The impression of the dog as a whole is one of ruggedness combined with nobility, of power combined with agility. There should be a sense of balance, forequarter and hindquarter compensating each other in their development. The outline should be smooth and flowing, and the top line of the dog, from ear to the tip of the full tail, a single sweeping succession of unbroken curves. The German Shepherd is a natural dog, unchanged for any whim of the show ring.

The color "white" can be traced back to the roots of the German Shepherd Dog. Information provided in early books on the German Shepherd Dog, such as "The Alsatian WoIf Dog" written by George Horowitz in 1923, as well as "The German Shepherd, Its History, Development and Genetics" written by M. B. Willis in 1977, make mention of white German Shepherd shown in Europe as early as 1882. "Der Deutsche Schaferhund In Wart Und Bild" written by Rittmeister Max von Stephanitz, the architect of the German Shepherd breed, in 1921 included a photo of a white German Shepherd directly descended from Horand (mentioned later herein), and "The Complete German Shepherd" published by Milo Denlinger in 1947, included an illustration of a white German Shepherd from Northern Germany.

It is a historical fact that a white dog was the grandsire of Horand von Grafrath born in 1895, the dog who was acknowledged as the foundation dog of contemporary German Shepherd Dog bloodlines.
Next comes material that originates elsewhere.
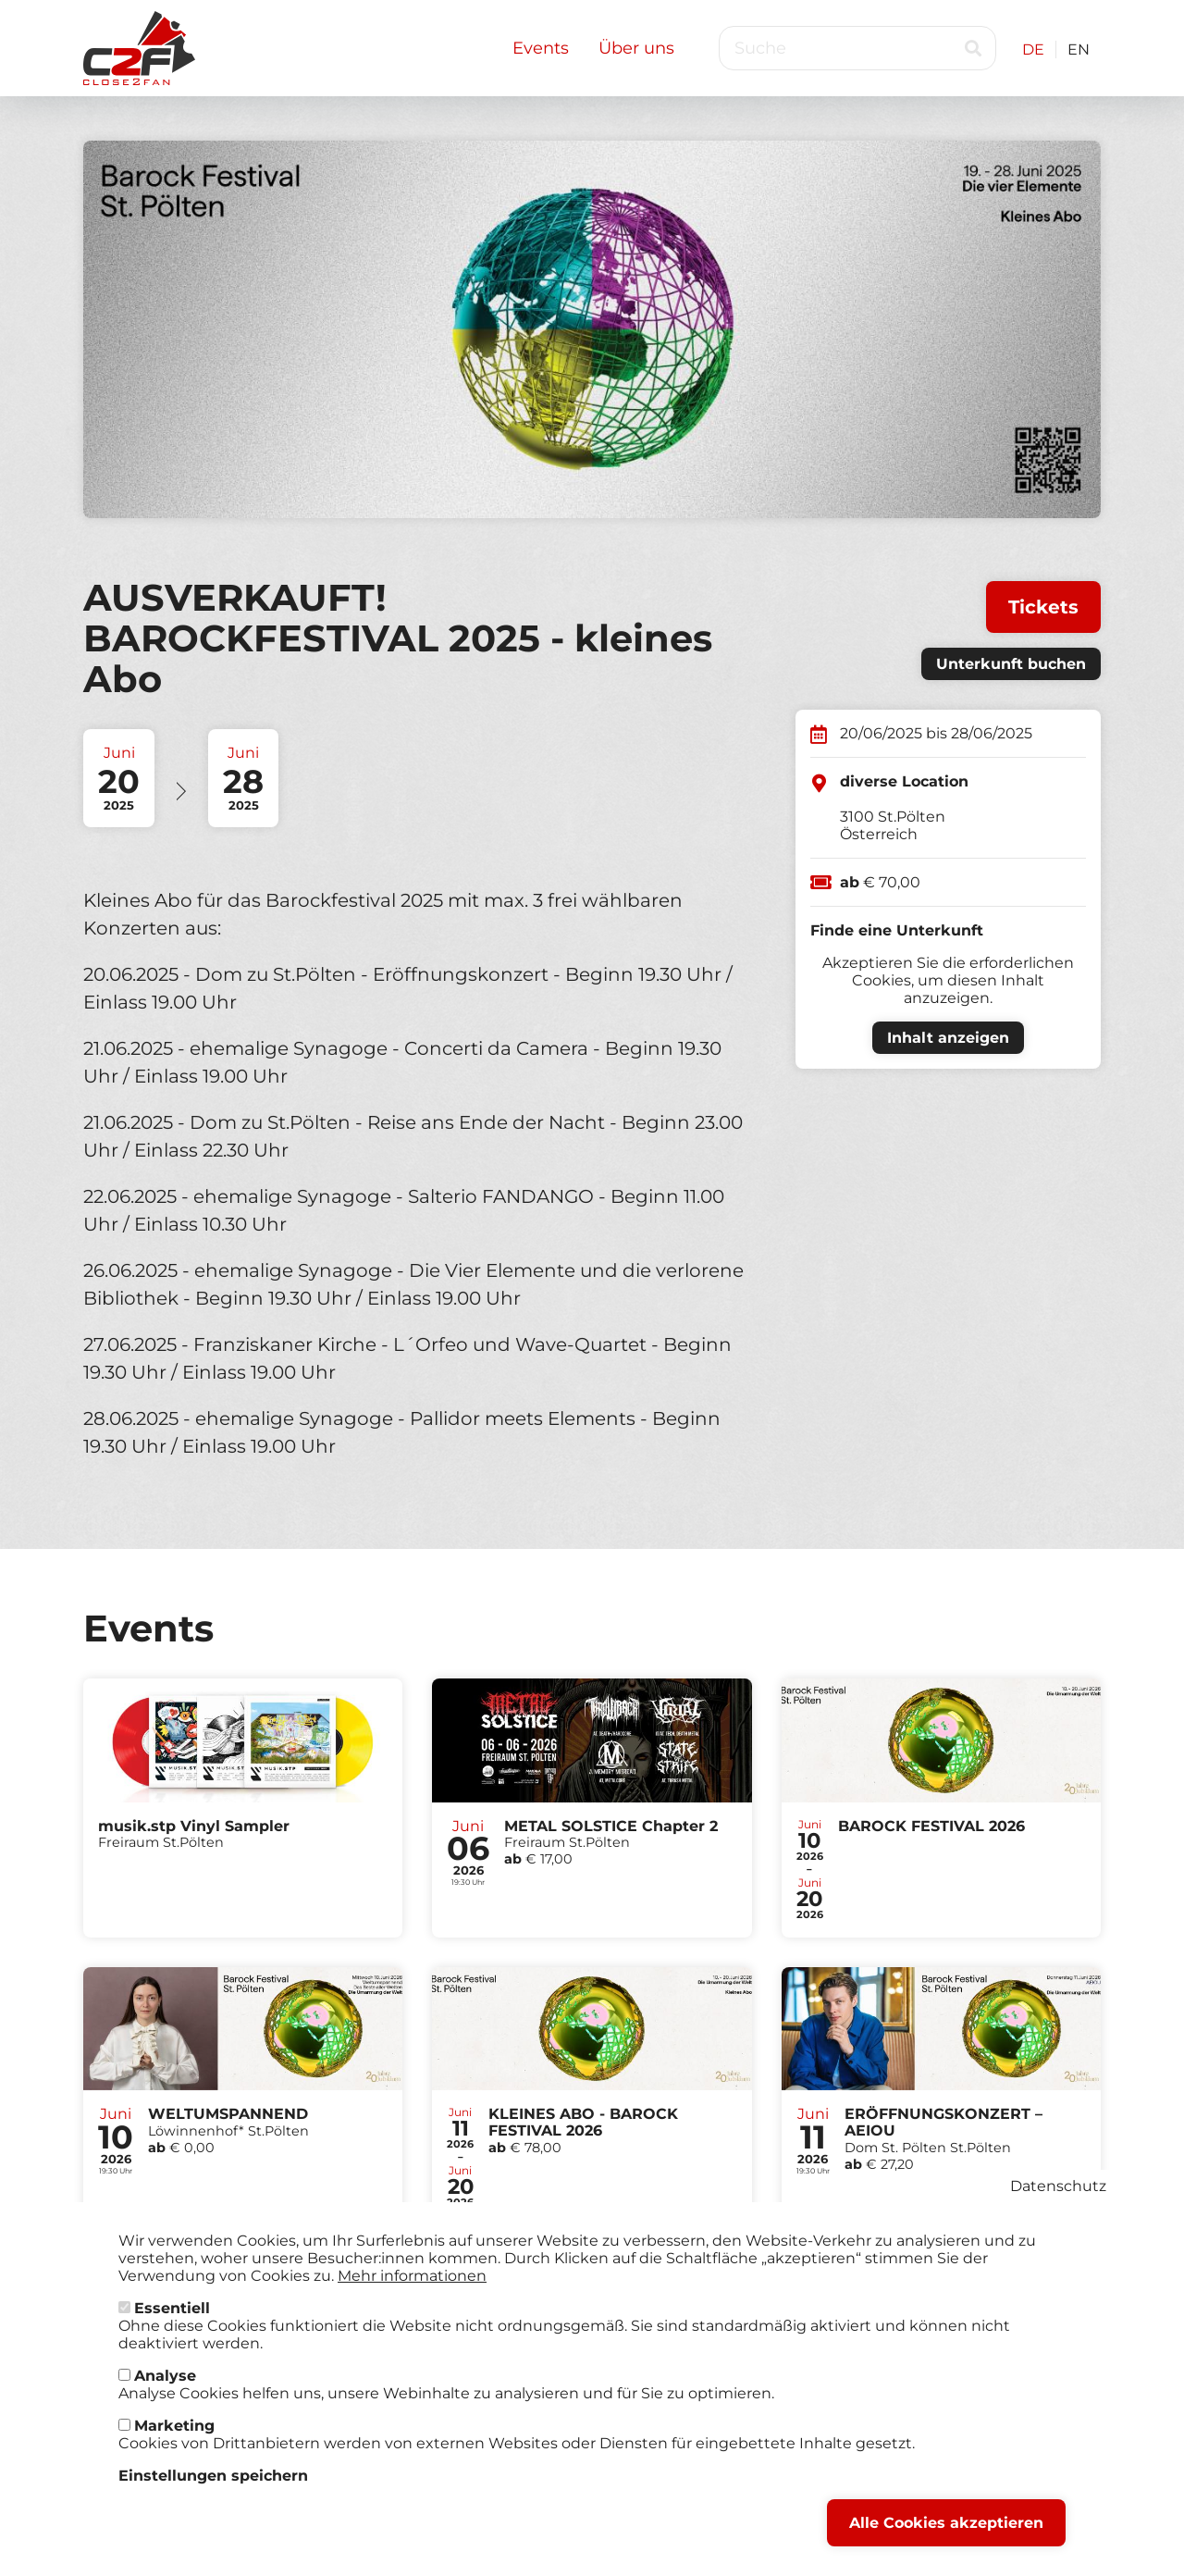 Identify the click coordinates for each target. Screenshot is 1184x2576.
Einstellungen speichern (213, 2481)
From that time forward, the color white was part of the genetic pool within the color variations of the German Shepherd Dog.

In the United States, the white German Shepherd appears throughout the history of the breed. In the early 1920's Ann Tracy (who owned one of the first two German Shepherd champions on record in America). Imported some of the finest German show stock to this country and white puppies showed up immediately in her litters. In 1917, the first white German Shepherds were registered with the American Kennel Club from Ann Tracy's kennels. In the 1920's, H. N. Hanchett of Minnesota imported German-bred white German Shepherds to the United States. Early top German lines, such as V. Oeringen were recognized as an excellent source for white German Shepherds. The Strongheart, Rin-Tin-Tin and Longworth bloodlines frequently produced white dogs.


It was not until the 1930's. after the death of Max von Stephanitz, that white dogs were discriminated against. The discrimination increased with the rise of Hitler. During the 1960's, with the white German Shepherd becoming ever more popular, friction developed between breeders of the white German Shepherd and the standard colored German Shepherd. Genetic problems appearing in the German Shepherd Dog were increasingly blamed on the white German Shepherd, and Germany began a campaign to outlaw the white color. One charge against the white German Shepherd was that the color white was responsible for "fading color" or "washing out" of the darker dog's color. This point has been refuted innumerable times by leading breeders and geneticists. However, in 1968, following Germany's lead, the white German Shepherd was disqualified from the conformation show ring in America when AKC accepted the change in the breed standard from the German Shepherd Dog Club of America listing white as a disqualifying fault. To its credit, the AKC has not bowed to demands that it cease registering the white dog.